Solved: Re: Remove Duplicates

mraka9 · ‎08-13-2022

Greeting,
I have a table with two columns.
Would like to remove duplicates.
Product1 is related to Product2.
The problem is that there are duplicates, but they have been changed in the columns.

Product1	Product2
AAA111	AAA222
BBB000	CCC111
AAA222	AAA111
CCC111	BBB000

It doesn't matter to me which product is in the column Product1 and which is in Product2. It only matters to me that the related articles have one line.

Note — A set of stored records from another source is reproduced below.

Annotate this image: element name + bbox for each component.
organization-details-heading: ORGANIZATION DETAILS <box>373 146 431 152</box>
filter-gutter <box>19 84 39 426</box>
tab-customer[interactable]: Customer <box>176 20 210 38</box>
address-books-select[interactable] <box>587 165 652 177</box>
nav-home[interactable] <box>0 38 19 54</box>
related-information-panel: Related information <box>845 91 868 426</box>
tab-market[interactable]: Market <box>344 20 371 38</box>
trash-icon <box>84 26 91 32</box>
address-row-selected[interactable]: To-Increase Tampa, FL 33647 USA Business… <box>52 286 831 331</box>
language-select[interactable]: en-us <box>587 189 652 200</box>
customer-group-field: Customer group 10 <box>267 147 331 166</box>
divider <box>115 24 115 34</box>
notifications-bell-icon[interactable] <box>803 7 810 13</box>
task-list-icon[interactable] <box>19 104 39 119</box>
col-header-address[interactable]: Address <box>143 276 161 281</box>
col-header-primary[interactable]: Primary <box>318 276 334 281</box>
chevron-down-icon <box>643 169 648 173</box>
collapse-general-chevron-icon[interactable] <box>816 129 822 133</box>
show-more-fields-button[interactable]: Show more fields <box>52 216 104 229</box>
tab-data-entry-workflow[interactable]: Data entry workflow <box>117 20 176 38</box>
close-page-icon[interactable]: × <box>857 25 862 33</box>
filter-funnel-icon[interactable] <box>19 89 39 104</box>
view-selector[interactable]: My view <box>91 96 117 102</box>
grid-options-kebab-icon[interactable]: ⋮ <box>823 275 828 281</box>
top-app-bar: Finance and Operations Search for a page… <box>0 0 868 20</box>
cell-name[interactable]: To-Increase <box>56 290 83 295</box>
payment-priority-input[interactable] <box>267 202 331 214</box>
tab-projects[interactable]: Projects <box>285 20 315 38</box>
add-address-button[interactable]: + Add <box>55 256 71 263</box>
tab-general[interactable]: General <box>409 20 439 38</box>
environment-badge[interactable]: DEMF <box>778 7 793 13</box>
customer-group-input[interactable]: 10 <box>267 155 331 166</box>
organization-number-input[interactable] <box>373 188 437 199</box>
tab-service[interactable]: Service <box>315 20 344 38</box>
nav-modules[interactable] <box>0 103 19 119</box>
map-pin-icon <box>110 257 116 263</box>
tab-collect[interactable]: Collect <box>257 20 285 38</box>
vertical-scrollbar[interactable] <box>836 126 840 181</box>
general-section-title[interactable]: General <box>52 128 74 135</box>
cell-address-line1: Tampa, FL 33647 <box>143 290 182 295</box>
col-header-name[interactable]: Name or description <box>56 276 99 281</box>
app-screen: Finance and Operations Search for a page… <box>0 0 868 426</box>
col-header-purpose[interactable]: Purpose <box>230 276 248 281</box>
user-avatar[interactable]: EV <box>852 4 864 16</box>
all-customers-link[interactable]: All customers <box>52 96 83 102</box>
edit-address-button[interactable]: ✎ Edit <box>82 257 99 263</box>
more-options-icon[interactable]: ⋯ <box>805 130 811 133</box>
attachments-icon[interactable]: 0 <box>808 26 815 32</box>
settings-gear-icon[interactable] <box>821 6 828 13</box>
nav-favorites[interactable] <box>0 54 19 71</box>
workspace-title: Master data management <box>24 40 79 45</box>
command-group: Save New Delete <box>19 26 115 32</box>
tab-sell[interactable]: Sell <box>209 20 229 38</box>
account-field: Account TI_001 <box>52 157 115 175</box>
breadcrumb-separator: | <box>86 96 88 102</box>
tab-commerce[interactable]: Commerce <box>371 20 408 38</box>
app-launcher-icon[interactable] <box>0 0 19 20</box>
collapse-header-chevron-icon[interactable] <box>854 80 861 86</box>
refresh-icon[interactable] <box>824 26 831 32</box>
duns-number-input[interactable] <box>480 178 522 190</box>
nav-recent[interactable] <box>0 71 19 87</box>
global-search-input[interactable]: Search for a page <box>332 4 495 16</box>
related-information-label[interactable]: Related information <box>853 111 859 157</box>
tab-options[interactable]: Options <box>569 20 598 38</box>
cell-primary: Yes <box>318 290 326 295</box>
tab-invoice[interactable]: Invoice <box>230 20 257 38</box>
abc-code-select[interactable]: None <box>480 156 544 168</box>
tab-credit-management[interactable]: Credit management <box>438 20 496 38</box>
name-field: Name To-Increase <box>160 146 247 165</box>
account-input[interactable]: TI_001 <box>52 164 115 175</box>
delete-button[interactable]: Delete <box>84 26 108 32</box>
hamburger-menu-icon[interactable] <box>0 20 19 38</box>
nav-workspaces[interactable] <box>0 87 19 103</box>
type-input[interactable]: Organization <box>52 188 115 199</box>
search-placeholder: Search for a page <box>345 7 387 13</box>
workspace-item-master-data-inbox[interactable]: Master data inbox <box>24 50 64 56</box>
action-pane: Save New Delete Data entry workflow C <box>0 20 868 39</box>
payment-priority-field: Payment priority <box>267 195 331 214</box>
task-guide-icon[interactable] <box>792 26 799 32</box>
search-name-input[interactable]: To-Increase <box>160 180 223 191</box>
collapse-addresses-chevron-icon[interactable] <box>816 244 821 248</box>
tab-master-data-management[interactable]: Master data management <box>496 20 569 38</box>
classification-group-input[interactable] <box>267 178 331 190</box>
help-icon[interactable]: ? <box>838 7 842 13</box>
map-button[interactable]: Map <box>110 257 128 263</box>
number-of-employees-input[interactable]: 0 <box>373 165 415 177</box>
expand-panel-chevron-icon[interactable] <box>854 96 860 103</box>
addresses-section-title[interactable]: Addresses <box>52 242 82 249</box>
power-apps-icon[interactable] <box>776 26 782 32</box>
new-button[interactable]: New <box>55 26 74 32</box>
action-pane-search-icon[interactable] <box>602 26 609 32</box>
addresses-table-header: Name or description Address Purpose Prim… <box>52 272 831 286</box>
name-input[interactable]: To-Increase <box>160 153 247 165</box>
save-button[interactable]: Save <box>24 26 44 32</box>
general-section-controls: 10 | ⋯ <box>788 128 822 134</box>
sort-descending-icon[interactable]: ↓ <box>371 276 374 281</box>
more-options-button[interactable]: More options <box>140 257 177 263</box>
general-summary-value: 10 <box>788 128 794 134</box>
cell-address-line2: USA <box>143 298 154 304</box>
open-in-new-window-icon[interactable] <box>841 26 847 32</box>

I would like only one column to remain:
AAA111-AAA222, and to remove the column
AAA222-AAA111 or vice versa. It is important that only one row of related articles remains.
I believe there is a way in Power Query, but I have no idea.
Thanks in advance!

ddpl · ‎08-13-2022

@mraka9

let
Source = Table.FromRows(Json.Document(Binary.Decompress(Binary.FromText("i45WcnR0NDQ0VNIBMYyMjJRidaKVnJycDAwMgGLOzs4gSZAYVFoHpgEkBpXWgWmIjQUA", BinaryEncoding.Base64), Compression.Deflate)), let _t = ((type nullable text) meta [Serialized.Text = true]) in type table [Product1 = _t, Product2 = _t]),
#"Unpivoted Columns" = Table.UnpivotOtherColumns(Source, {}, "Attribute", "Value"),
#"Removed Duplicates" = Table.Distinct(#"Unpivoted Columns", {"Value"}),
#"Added Index" = Table.AddIndexColumn(#"Removed Duplicates", "Index", 1, 1, Int64.Type),
#"Pivoted Column" = Table.Pivot(#"Added Index", List.Distinct(#"Added Index"[Attribute]), "Attribute", "Value"),
#"Removed Columns" = Table.RemoveColumns(#"Pivoted Column",{"Index"}),
#"Filled Down" = Table.FillDown(#"Removed Columns",{"Product1"}),
#"Filtered Rows" = Table.SelectRows(#"Filled Down", each ([Product2] <> null))
in
#"Filtered Rows"

Please check and accpet as solution if its worked.

View solution in original post

speedramps · ‎08-13-2022

In that case please try this

Click here to download the solution

let
Source = Table.FromRows(Json.Document(Binary.Decompress(Binary.FromText("i45WcnR0NDQ0VNIBMYyMjJRidaKVnJycDAwMgGLOzs4gSZAYVFoHpgEkBpXWgWmIjQUA", BinaryEncoding.Base64), Compression.Deflate)), let _t = ((type nullable text) meta [Serialized.Text = true]) in type table [Product1 = _t, Product2 = _t]),
#"Added Conditional Column" = Table.AddColumn(Source, "Products", each if [Product1] <= [Product2] then [Product1] & "-" & [Product2] else [Product2] & "-" & [Product1]),
#"Sorted Rows" = Table.Sort(#"Added Conditional Column",{{"Products", Order.Ascending}}),
#"Removed Duplicates" = Table.Distinct(#"Sorted Rows", {"Products"})
in
#"Removed Duplicates"

How it works ...

Conditional formating creates a new column, which you can then deduplicate

Please now click the thumbs up and also accept the solution, thank you

I put in a lot of effort to help you, now please quickly help me by giving kudos.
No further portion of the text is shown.